LIBOR has an influence on interest rates around the world; but recently there have been some questions raised about the rigging of interest rates. Barclays already had to pay over $45 million in fines and it looks like there may be many more fines, and possibly lawsuits to come. Many say that regulators should impose more fines on some of the other 16 banks that are members of the British Bankers Association in hopes that there will never be a repeat.

LIBOR is the London Interbank Offered Rate which is the rate which these 16 banks charge one another for short term deposits and loans. This rate becomes a benchmark for interest rates set worldwide. It influences literally hundreds of trillions of dollars. LIBOR has an influence on various financial contracts corporate loans such as those managed by companies such as Effi Enterprises, interest rate swaps and floating rate mortgages.

Presently, there is much talk about criminal charges and possible jail terms for those involved. Asia, Europe, Canada and the US are investigating what looks like a huge picture of deceit and avarice. Banks must submit their data to be used in calculating the LIBOR; but in order to hide their own institution’s financial problems, or to boost profits for traders, they have submitted falsified data. Remember, that the LIBOR influences interest rates around the world so the repercussions of these devious acts are felt worldwide. Because it affects interest rates, investment firms like Effi Enterprises have been affected by the lowered benchmark.

Lawsuits are pending but as they are pursued they can mean global financial disaster. Municipal governments and investment firms purchased bonds or have entered into financial contracts which were based on LIBOR. They are now asking for compensation from the banks since they intentionally manipulated the benchmark. If the suits take place as it is assumed they will we are talking about potentially tens of billions of dollars that will have to be paid out.

Just so we understand how large of an impact this could have let’s say that LIBOR was only 0.1 percent off for one year. In that time the incongruity on the $300 trillion of swaps could easily mean that the rates were off by up to about $300 billion. This is just one type of contract; it doesn’t even take into account all the other types of contracts or any punitive damages that might be sought. It’s big enough the entire banking system could be crippled.

One suggested option would be for the banks to set up a compensation fund for the victims of LIBOR so that all the banks could pool resources to pay out. An administrator would need to be independent but he could generate a transparent formula which could estimate and calculate the damages that have been done.
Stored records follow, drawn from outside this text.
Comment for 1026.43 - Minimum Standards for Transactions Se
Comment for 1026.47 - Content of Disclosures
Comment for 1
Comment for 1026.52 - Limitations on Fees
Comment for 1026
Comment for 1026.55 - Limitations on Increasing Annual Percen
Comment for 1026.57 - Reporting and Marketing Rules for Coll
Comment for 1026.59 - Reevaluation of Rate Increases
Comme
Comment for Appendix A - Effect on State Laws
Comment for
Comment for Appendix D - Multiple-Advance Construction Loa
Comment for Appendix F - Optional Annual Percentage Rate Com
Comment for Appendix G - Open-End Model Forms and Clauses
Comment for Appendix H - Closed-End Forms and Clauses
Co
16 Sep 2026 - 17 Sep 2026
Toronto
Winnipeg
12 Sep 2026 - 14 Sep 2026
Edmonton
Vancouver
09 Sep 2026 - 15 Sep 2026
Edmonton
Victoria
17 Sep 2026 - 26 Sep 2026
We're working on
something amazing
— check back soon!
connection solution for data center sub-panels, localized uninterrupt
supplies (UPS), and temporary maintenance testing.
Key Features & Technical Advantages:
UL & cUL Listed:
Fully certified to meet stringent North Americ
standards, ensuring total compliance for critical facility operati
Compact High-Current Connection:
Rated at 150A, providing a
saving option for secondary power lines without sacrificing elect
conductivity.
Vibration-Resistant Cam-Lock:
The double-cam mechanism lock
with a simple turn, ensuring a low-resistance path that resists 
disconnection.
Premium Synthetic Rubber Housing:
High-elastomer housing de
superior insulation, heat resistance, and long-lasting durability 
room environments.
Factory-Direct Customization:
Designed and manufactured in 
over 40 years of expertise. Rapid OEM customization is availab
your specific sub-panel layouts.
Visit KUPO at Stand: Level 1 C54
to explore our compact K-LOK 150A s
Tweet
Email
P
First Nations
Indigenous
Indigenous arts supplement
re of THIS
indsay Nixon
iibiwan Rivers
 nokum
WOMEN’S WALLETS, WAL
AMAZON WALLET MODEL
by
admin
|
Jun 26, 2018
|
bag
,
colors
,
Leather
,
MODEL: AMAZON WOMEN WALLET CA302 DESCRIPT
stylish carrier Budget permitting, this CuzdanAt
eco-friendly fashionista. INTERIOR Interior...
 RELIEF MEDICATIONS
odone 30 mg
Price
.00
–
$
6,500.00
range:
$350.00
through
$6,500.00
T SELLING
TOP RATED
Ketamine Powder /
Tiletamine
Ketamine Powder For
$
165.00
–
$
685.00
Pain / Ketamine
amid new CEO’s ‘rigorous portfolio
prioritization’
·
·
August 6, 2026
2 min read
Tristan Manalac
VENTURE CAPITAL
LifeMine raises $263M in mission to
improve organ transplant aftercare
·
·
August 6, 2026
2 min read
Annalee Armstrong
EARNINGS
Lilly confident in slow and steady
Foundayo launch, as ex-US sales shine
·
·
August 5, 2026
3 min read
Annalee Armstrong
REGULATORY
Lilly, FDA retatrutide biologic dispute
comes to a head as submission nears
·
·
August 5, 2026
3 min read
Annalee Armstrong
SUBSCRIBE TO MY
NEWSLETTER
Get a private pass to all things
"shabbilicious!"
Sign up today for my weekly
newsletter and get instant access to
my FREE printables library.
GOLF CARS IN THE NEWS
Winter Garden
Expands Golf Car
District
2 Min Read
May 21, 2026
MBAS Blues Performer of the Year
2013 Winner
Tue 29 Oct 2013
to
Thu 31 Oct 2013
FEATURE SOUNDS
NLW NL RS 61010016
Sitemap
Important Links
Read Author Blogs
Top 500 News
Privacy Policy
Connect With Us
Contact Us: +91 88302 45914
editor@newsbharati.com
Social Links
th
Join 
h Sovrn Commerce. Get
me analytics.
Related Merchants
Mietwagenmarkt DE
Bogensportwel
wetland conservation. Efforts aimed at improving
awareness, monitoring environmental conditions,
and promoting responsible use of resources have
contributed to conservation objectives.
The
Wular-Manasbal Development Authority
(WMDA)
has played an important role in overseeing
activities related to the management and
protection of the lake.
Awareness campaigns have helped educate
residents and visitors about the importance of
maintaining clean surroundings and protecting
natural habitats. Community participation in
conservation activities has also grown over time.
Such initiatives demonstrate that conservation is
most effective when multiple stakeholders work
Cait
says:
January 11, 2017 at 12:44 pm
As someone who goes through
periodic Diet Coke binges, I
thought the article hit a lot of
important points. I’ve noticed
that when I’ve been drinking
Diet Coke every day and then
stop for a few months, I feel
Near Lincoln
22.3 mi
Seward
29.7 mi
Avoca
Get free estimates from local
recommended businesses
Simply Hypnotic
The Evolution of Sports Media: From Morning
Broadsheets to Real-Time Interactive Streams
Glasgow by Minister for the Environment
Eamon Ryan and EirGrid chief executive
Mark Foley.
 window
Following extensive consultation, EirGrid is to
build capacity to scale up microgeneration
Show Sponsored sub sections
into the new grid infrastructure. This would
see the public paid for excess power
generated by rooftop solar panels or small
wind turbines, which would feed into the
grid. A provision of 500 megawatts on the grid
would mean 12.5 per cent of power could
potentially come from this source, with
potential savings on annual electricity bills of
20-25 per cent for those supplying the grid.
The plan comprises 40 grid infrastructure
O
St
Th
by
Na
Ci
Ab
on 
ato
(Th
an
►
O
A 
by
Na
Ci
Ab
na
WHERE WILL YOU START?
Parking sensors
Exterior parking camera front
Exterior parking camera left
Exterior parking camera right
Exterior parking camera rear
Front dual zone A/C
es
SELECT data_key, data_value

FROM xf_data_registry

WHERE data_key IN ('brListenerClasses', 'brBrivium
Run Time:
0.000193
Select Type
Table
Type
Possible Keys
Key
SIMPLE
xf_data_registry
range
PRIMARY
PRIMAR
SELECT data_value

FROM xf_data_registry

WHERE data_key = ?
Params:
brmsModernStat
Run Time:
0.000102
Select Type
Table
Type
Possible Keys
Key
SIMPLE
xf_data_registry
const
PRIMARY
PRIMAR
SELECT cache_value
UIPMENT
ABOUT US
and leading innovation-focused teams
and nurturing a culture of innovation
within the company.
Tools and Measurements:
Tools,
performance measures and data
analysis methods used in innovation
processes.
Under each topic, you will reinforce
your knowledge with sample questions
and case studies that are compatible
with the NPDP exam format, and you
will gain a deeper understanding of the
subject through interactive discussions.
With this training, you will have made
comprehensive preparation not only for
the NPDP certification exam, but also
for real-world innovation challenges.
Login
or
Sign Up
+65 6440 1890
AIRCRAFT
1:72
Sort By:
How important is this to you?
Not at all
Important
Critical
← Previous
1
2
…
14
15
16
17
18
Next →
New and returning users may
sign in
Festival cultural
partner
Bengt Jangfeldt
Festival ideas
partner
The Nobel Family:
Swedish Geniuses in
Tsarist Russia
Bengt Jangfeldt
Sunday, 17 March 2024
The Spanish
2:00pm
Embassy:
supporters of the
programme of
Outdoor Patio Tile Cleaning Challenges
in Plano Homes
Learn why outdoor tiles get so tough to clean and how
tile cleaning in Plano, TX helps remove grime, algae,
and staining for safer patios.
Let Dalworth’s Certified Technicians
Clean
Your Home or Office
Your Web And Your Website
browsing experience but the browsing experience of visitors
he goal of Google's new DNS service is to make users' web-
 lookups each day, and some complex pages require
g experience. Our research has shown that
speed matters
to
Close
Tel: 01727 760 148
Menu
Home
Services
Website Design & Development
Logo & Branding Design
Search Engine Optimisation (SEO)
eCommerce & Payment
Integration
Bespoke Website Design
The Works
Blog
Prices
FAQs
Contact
If the banks at least attempt to right the wrong clients might be more willing to settle instead of pursuing litigation which would be much more costly.

Of course this would take much cooperation among these banks. They would need to decide how much LIBOR had been skewed because of the misreports. Then they would also have to decide how much of the financial liability each bank should be responsible for. Government involvement could help to expedite the process. There may be more regulations set by governments which could help improve the bank’s transparency. Had they maintained transparency this would have never happened in the first place. Perhaps this is a lesson for all of those who deal with financial institutions. Consumers and businesses can benefit from open and honest transparency.